I was thinking of how ( 1 + (1/n) ) ^ n converges to e and I am aware of how if it is raised to some an, then it converges to e^a. If i recall if the form ( 1 + (a/n) ) ^ n converges to ae?

I was hoping someone could tell me how to deal with ( 1 + (1/n^2) ) ^ n?

Thanks!

 

[S_Happens]

Both of the first two sequences converge to e^a, not ae.

In the last example, the sequence converges to 1. I'll have to dig around for a minute to find something on it.

 

[mscudder3]

Both of the first two sequences converge to e^a, not ae.

In the last example, the sequence converges to 1. I'll have to dig around for a minute to find something on it.

I see. I just wanted some clarity on how the sequence acts when the degree of n in the (1/n) term is greater than the degree of the entire sequence. Is it fair to say that ( 1 + (a/n^2) ) ^ n converges to 1 as well, regardless of a?

(Thanks for looking into it!)

 

[S_Happens]

I'm sorry, I had made a mistake the first time around in my calculuation of the n^2, so I thought I didn't understand.

It's pretty simple to solve these limits. Take the natural log of the function to bring the exponent to the front, then force a fraction by putting the reciprocal (1/n) in the denominator. Use L'Hopital's rule and take individual derivatives. The limit that you get is the natural log of the limit, so you raise e to that power for the answer.

If you need to see it I'll have to play with Latex for a bit to get it right as I haven't used it much.

Edit- The (1 + 1/n^2)^n winds up as e^0, which is 1.

Also, the a constant doesn't matter in that example as well. If you work it out like I said, then you'll see that the constant is still in a fraction over the n, so it goes to 0. In the first examples, the n ends up cancelling out, which leaves the constant so that it does contribute to the limit.

 

[mscudder3]

Ya I'm not quite seeing how it works... it is probably due to my own error, let me elaborate.

taking the natural log and pulling down the n we get n * ln( 1 + (1/ n^2) ).
manipulating the n we get ln( 1 + (1/n^2) ) / (1/n)
applying L'Hopital's rule we get lim [(1/n^2) / ( 1 + (1/n^2) )] / (1/n^2)
cancel the 1/n^2... = lim 1 / (1 + (1/n^2) ) = 1
raising this to the power of e, we get e.
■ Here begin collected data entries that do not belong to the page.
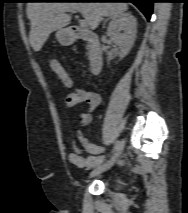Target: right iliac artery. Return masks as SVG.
<instances>
[{
	"mask_svg": "<svg viewBox=\"0 0 188 213\" xmlns=\"http://www.w3.org/2000/svg\"><path fill=\"white\" fill-rule=\"evenodd\" d=\"M119 142H120V141H116V142H115V145H114V148H113V151H112V152H114V151L116 150V148H117ZM102 162H103V160L97 161V162H96V166H99Z\"/></svg>",
	"mask_w": 188,
	"mask_h": 213,
	"instance_id": "1",
	"label": "right iliac artery"
}]
</instances>
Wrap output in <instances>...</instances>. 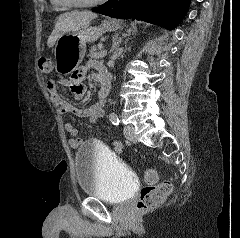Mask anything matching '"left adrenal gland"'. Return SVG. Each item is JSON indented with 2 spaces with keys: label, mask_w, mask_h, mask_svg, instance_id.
<instances>
[{
  "label": "left adrenal gland",
  "mask_w": 240,
  "mask_h": 238,
  "mask_svg": "<svg viewBox=\"0 0 240 238\" xmlns=\"http://www.w3.org/2000/svg\"><path fill=\"white\" fill-rule=\"evenodd\" d=\"M121 43V38H118V35H116L114 38H113V45H112V48H111V52H113L114 50H116L114 52V54L117 52V48L119 46V44Z\"/></svg>",
  "instance_id": "left-adrenal-gland-1"
}]
</instances>
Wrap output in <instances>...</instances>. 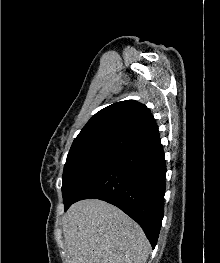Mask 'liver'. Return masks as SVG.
<instances>
[{
	"mask_svg": "<svg viewBox=\"0 0 220 263\" xmlns=\"http://www.w3.org/2000/svg\"><path fill=\"white\" fill-rule=\"evenodd\" d=\"M68 263H146L150 244L141 227L114 205L74 203L63 217Z\"/></svg>",
	"mask_w": 220,
	"mask_h": 263,
	"instance_id": "1",
	"label": "liver"
}]
</instances>
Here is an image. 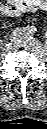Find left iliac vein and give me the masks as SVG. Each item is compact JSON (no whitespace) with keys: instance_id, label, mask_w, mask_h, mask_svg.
Masks as SVG:
<instances>
[{"instance_id":"1","label":"left iliac vein","mask_w":47,"mask_h":129,"mask_svg":"<svg viewBox=\"0 0 47 129\" xmlns=\"http://www.w3.org/2000/svg\"><path fill=\"white\" fill-rule=\"evenodd\" d=\"M32 35H33L32 33L25 32L23 38H28L31 37Z\"/></svg>"}]
</instances>
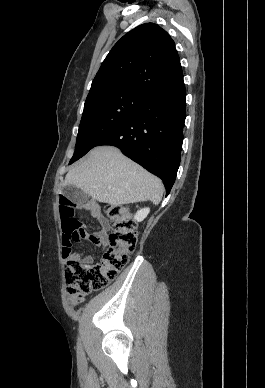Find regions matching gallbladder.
Returning a JSON list of instances; mask_svg holds the SVG:
<instances>
[{"mask_svg": "<svg viewBox=\"0 0 265 388\" xmlns=\"http://www.w3.org/2000/svg\"><path fill=\"white\" fill-rule=\"evenodd\" d=\"M63 196H66L70 202H73V204H79V206H82V204H85L87 202L89 196L88 194H85L81 188H75V186H72V184H69V186H65L62 190Z\"/></svg>", "mask_w": 265, "mask_h": 388, "instance_id": "gallbladder-1", "label": "gallbladder"}]
</instances>
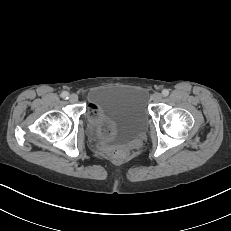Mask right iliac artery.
<instances>
[{"mask_svg": "<svg viewBox=\"0 0 231 231\" xmlns=\"http://www.w3.org/2000/svg\"><path fill=\"white\" fill-rule=\"evenodd\" d=\"M61 97H62L63 99H68V98H69V93H68L67 91H63V92L61 93Z\"/></svg>", "mask_w": 231, "mask_h": 231, "instance_id": "right-iliac-artery-1", "label": "right iliac artery"}]
</instances>
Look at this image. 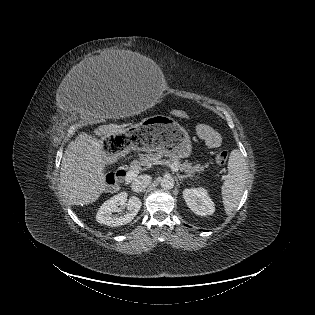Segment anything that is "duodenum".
Masks as SVG:
<instances>
[{"label":"duodenum","instance_id":"1","mask_svg":"<svg viewBox=\"0 0 315 315\" xmlns=\"http://www.w3.org/2000/svg\"><path fill=\"white\" fill-rule=\"evenodd\" d=\"M126 171L123 170V169H120L118 170L116 173H115V178L117 181H120L122 179H124L126 177Z\"/></svg>","mask_w":315,"mask_h":315}]
</instances>
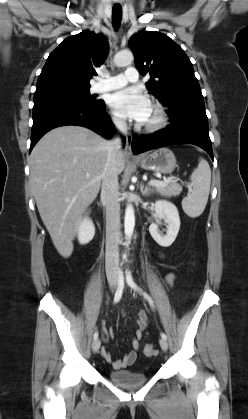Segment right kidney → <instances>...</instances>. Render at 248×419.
<instances>
[{
  "mask_svg": "<svg viewBox=\"0 0 248 419\" xmlns=\"http://www.w3.org/2000/svg\"><path fill=\"white\" fill-rule=\"evenodd\" d=\"M76 231L78 241L82 245L89 243L95 235L94 224L88 216H85L78 222Z\"/></svg>",
  "mask_w": 248,
  "mask_h": 419,
  "instance_id": "right-kidney-1",
  "label": "right kidney"
}]
</instances>
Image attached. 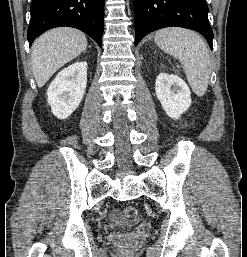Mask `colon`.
Instances as JSON below:
<instances>
[{
  "mask_svg": "<svg viewBox=\"0 0 247 257\" xmlns=\"http://www.w3.org/2000/svg\"><path fill=\"white\" fill-rule=\"evenodd\" d=\"M124 215L129 220H134L137 216V209L134 206H127L124 209Z\"/></svg>",
  "mask_w": 247,
  "mask_h": 257,
  "instance_id": "colon-1",
  "label": "colon"
}]
</instances>
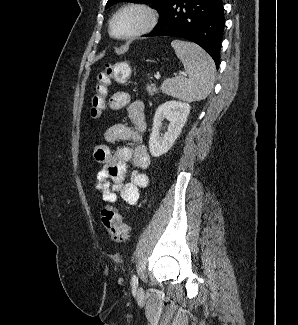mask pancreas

I must be overlooking something because in my work no matter the degree of the (1/n) in the interior, the result will always come out to 1.

Thanks in advance!

EDIT: I found my error, it was in the derivative of natural log lol, it has been far too long.

 

[S_Happens]

Yeah, the numerator after L'Hopital (derivative of the inside of the natural log function) is -2/n^3, so it doesn't cancel completely with what you have in the bottom.